Ben Newton: No, no. I think it makes a lot of sense because I'd agree with you. There is a tendency in our industry in general, and I don't think we're unique in this way, is that there's a tendency to just throw new words out and just be like well, if I use this new word, then suddenly I'm doing things differently, whereas not really getting at the core of it. And I know when I first heard the term coming from a science background, I'm like that doesn't sound right because when we would talk about that in physics, we meant a very specific thing. But I think the way you describe it makes a lot of sense because it also seems... There's a couple of other ways I've heard of describing it, is like it's a way of doing things that enables you to achieve these goals. It's not just about getting a bunch of data and throwing it against a wall and hoping something sticks. It's about hey, what are you actually trying to achieve? What's important? And that's something I've always admired, at least what I've understood about the Google culture. And they're not the only ones who are doing this, but this kind of focus on reliability and making that a top line goal, is like look, this is not just about data for data's sake. It's like we're trying to provide a highly reliable service that is going to make the company successful and make our customers successful. And that to me is a core of what observability is. And it sounds like you're kind of in that same camp there. It's not just about the data. It's about achieving your goals. I'm mean, does that make sense to you?

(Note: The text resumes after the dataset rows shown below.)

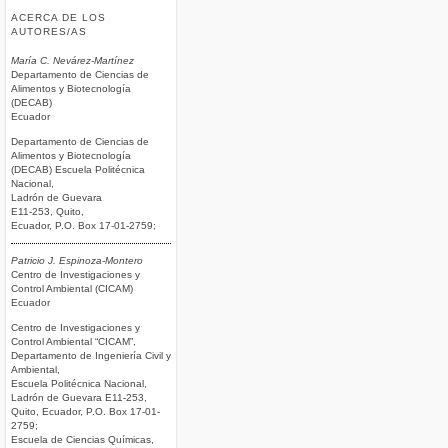
ACERCA DE LOS
AUTORES/AS
María C. Nevárez-Martínez
Departamento de Ciencias de
Alimentos y Biotecnología
(DECAB)
Ecuador
Departamento de Ciencias de
Alimentos y Biotecnología
(DECAB) Escuela Politécnica
Nacional,
Ladrón de Guevara
E11-253, Quito,
Ecuador, P.O. Box 17-01-2759;
Patricio J. Espinoza-Montero
Centro de Investigaciones y
Control Ambiental (CICAM)
Ecuador
Centro de Investigaciones y
Control Ambiental “CICAM”,
Departamento de Ingeniería Civil y
Ambiental,
Escuela Politécnica Nacional,
Ladrón de Guevara E11-253,
Quito, Ecuador, P.O. Box 17-01-
2759;
Escuela de Ciencias Químicas,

Ben Sigelman: That definitely makes sense in terms of the goals. I would say from a Google standpoint... I hope I'm not... Yeah, I've been gone for long enough I can say this kind of stuff, but I think the way they structured things, it did have a lot of benefits for reliability, but it's actually really problematic in that their SRE organization was completely parallel to the engineering product organization, which is to say from a reporting standpoint was totally parallel. And in as much as Google famously uses OKR... I still have a lot of PTSD about that. It's funny, actually, at LightStep, internally of course we have to manage our progresses well. And we've invented this thing that is basically exactly the same thing as OKRs at this point, but I just can't bear to call it that because I have so much PTSD around it. Anyway, the SRE organization had OKRs, as you would imagine, around reliability, which is totally appropriate, right?
Ben Newton: Right.
Ben Sigelman: It's like that makes sense. The development, product engineering organizations had OKRs around what you would expect, product uptake for ads, revenue, that sort of thing. And these things are fundamentally in tension, which is fine and nothing wrong with that. But it gets difficult... The most reliable thing you can do is never change your software, right?
Ben Newton: Right, right.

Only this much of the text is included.